Image Size Width (px) = Document Size Width (in) * DPI
Image Size Height (px) = Document Size Height (in) * DPI

Phil Harvey

With ExifTool 11.38 (just released), the attached config file will generate a Composite JPEGCompression tag for you, with a command like this:

exiftool -config jpeg_compression.config -jpegcompression FILE

- Phil
...where DIR is the name of a directory/folder containing the images.  On Mac/Linux/PowerShell, use single quotes (') instead of double quotes (") around arguments containing a dollar sign ($).

xpsd300

@Phil - Thanks so much for doing this so quickly. It works great!

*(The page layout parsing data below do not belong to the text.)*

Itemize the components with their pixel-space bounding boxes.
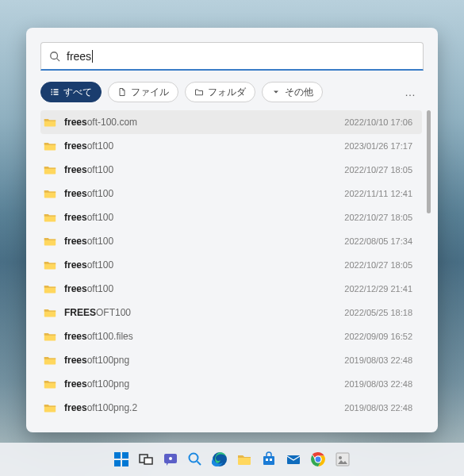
result-name: FREESOFT100: [64, 307, 344, 318]
text-cursor: [92, 50, 93, 63]
filter-chip-other[interactable]: その他: [262, 82, 323, 102]
search-taskbar-icon[interactable]: [186, 450, 205, 469]
svg-rect-5: [54, 91, 59, 93]
edge-icon[interactable]: [210, 450, 229, 469]
search-input[interactable]: frees: [67, 50, 93, 63]
result-date: 2022/08/05 17:34: [344, 236, 412, 246]
result-row[interactable]: freesoft1002023/01/26 17:17: [40, 134, 422, 158]
scrollbar-thumb[interactable]: [427, 110, 431, 213]
result-date: 2023/01/26 17:17: [344, 141, 412, 151]
folder-icon: [44, 140, 56, 152]
svg-rect-10: [114, 460, 121, 466]
search-window: frees すべて ファイル フォルダ その他 … freesoft-100.c…: [26, 28, 438, 432]
more-button[interactable]: …: [398, 83, 424, 102]
result-row[interactable]: freesoft-100.com2022/10/10 17:06: [40, 110, 422, 134]
store-icon[interactable]: [259, 450, 278, 469]
svg-rect-20: [266, 459, 268, 461]
result-name: freesoft-100.com: [64, 117, 344, 128]
result-date: 2022/09/09 16:52: [344, 332, 412, 341]
folder-icon: [44, 283, 56, 294]
result-row[interactable]: freesoft1002022/08/05 17:34: [40, 229, 422, 253]
caret-down-icon: [271, 87, 281, 97]
folder-icon: [44, 117, 56, 128]
result-date: 2022/12/29 21:41: [344, 284, 412, 294]
svg-rect-4: [52, 91, 53, 93]
result-date: 2022/10/10 17:06: [344, 117, 412, 127]
app-icon[interactable]: [333, 450, 352, 469]
chat-icon[interactable]: [161, 450, 180, 469]
filter-all-label: すべて: [63, 86, 92, 98]
svg-point-0: [51, 52, 58, 59]
filter-chip-all[interactable]: すべて: [40, 82, 102, 102]
folder-icon: [44, 307, 56, 318]
svg-line-17: [197, 462, 201, 466]
search-bar-container: frees: [26, 28, 438, 71]
result-date: 2019/08/03 22:48: [344, 379, 412, 389]
svg-rect-3: [54, 89, 59, 90]
result-name: freesoft100: [64, 188, 344, 199]
result-date: 2022/10/27 18:05: [344, 260, 412, 270]
folder-icon: [44, 259, 56, 271]
result-row[interactable]: freesoft100png.original2019/08/03 22:48: [40, 420, 422, 428]
result-date: 2022/10/27 18:05: [344, 165, 412, 175]
result-name: freesoft100png.original: [64, 426, 344, 428]
svg-point-15: [169, 457, 172, 460]
results-container: freesoft-100.com2022/10/10 17:06freesoft…: [26, 110, 438, 432]
svg-rect-8: [114, 452, 121, 459]
filter-folder-label: フォルダ: [208, 86, 246, 98]
result-row[interactable]: FREESOFT1002022/05/25 18:18: [40, 301, 422, 324]
folder-chip-icon: [194, 87, 204, 97]
results-list: freesoft-100.com2022/10/10 17:06freesoft…: [40, 110, 422, 428]
result-date: 2019/08/03 22:48: [344, 403, 412, 413]
svg-rect-2: [52, 89, 53, 90]
folder-icon: [44, 426, 56, 428]
result-date: 2019/08/03 22:48: [344, 427, 412, 428]
result-row[interactable]: freesoft1002022/10/27 18:05: [40, 158, 422, 182]
result-row[interactable]: freesoft100png2019/08/03 22:48: [40, 372, 422, 396]
svg-point-25: [316, 457, 321, 463]
filter-chip-file[interactable]: ファイル: [108, 82, 178, 102]
result-date: 2022/11/11 12:41: [344, 189, 412, 198]
result-row[interactable]: freesoft100.files2022/09/09 16:52: [40, 324, 422, 348]
filter-row: すべて ファイル フォルダ その他 …: [26, 71, 438, 110]
scrollbar-track[interactable]: [425, 110, 433, 428]
svg-point-27: [339, 456, 342, 459]
result-row[interactable]: freesoft1002022/12/29 21:41: [40, 277, 422, 301]
result-name: freesoft100.files: [64, 331, 344, 342]
result-row[interactable]: freesoft100png2019/08/03 22:48: [40, 348, 422, 372]
result-row[interactable]: freesoft1002022/10/27 18:05: [40, 205, 422, 229]
svg-rect-9: [122, 452, 128, 459]
start-button[interactable]: [112, 450, 131, 469]
result-row[interactable]: freesoft1002022/11/11 12:41: [40, 182, 422, 205]
list-icon: [50, 87, 59, 97]
filter-chip-folder[interactable]: フォルダ: [185, 82, 255, 102]
svg-rect-21: [270, 459, 272, 461]
svg-rect-19: [263, 456, 274, 465]
result-name: freesoft100: [64, 212, 344, 223]
result-date: 2022/05/25 18:18: [344, 308, 412, 317]
result-name: freesoft100: [64, 236, 344, 247]
chrome-icon[interactable]: [309, 450, 328, 469]
svg-rect-11: [122, 460, 128, 466]
result-name: freesoft100: [64, 283, 344, 294]
result-name: freesoft100: [64, 259, 344, 271]
result-row[interactable]: freesoft100png.22019/08/03 22:48: [40, 396, 422, 420]
folder-icon: [44, 331, 56, 342]
folder-icon: [44, 355, 56, 366]
result-name: freesoft100png.2: [64, 402, 344, 413]
svg-point-16: [190, 454, 198, 463]
search-icon: [49, 51, 60, 62]
filter-other-label: その他: [285, 86, 313, 98]
task-view-icon[interactable]: [136, 450, 155, 469]
result-date: 2022/10/27 18:05: [344, 213, 412, 222]
mail-icon[interactable]: [284, 450, 303, 469]
taskbar: [0, 443, 464, 476]
result-name: freesoft100: [64, 140, 344, 152]
folder-icon: [44, 212, 56, 223]
svg-line-1: [57, 58, 60, 61]
search-bar[interactable]: frees: [40, 42, 424, 71]
folder-icon: [44, 236, 56, 247]
file-explorer-icon[interactable]: [235, 450, 254, 469]
result-row[interactable]: freesoft1002022/10/27 18:05: [40, 253, 422, 277]
result-date: 2019/08/03 22:48: [344, 355, 412, 365]
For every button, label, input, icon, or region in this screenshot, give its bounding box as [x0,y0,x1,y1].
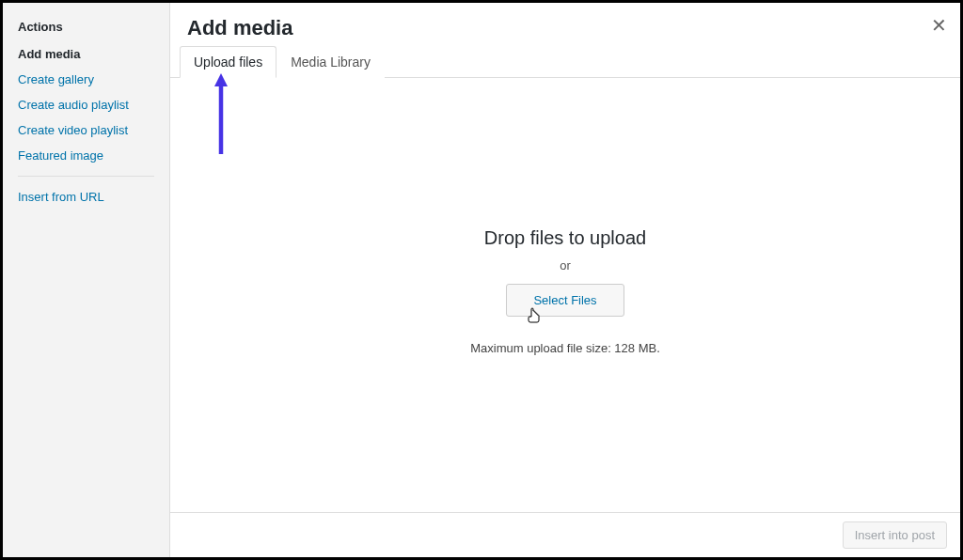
upload-dropzone[interactable]: Drop files to upload or Select Files Max… [170,70,960,512]
insert-into-post-button[interactable]: Insert into post [843,521,947,549]
modal-footer: Insert into post [170,512,960,557]
sidebar: Actions Add media Create gallery Create … [3,3,170,557]
sidebar-title: Actions [18,20,154,34]
modal-header: Add media ✕ [170,3,960,46]
modal-title: Add media [187,16,943,40]
sidebar-item-create-video-playlist[interactable]: Create video playlist [18,123,154,137]
sidebar-divider [18,176,154,177]
select-files-button[interactable]: Select Files [506,284,624,317]
sidebar-item-create-audio-playlist[interactable]: Create audio playlist [18,98,154,112]
or-text: or [560,258,571,272]
sidebar-item-add-media[interactable]: Add media [18,47,154,61]
sidebar-item-create-gallery[interactable]: Create gallery [18,72,154,86]
close-icon[interactable]: ✕ [931,16,947,35]
max-upload-size-text: Maximum upload file size: 128 MB. [470,341,660,355]
sidebar-item-featured-image[interactable]: Featured image [18,148,154,163]
sidebar-item-insert-from-url[interactable]: Insert from URL [18,190,154,204]
drop-files-text: Drop files to upload [484,227,646,249]
main-panel: Add media ✕ Upload files Media Library D… [170,3,960,557]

I've expanded the config file to also get the Bits Per Pixel:

%Image::ExifTool::UserDefined = (
    'Image::ExifTool::Composite' => {
        JPEGCompression => {
            Require => {
                0 => 'JPEGImageLength',
                1 => 'ImageWidth',
                2 => 'ImageHeight',
                3 => 'BitsPerSample',
                4 => 'ColorComponents',
            },
            ValueConv => '(($val[1]*$val[2]*$val[3]*$val[4])/8) / $val[0]',
            PrintConv => 'sprintf("%.2f:1",$val)',
        },

        JPEGBitsPerPixel => {
            Require => {
                0 => 'JPEGImageLength',
                1 => 'ImageWidth',
                2 => 'ImageHeight',
            },
            ValueConv => '$val[0] / (($val[1]*$val[2])/8)',
            PrintConv => 'sprintf("%.2f:1",$val)',
        },
    },
);

%Image::ExifTool::UserDefined::Options = (
    RequestTags => 'JPEGImageLength'
);

1; #end

Phil Harvey

Nice.  Happy to have helped.

- Phil
...where DIR is the name of a directory/folder containing the images.  On Mac/Linux/PowerShell, use single quotes (') instead of double quotes (") around arguments containing a dollar sign ($).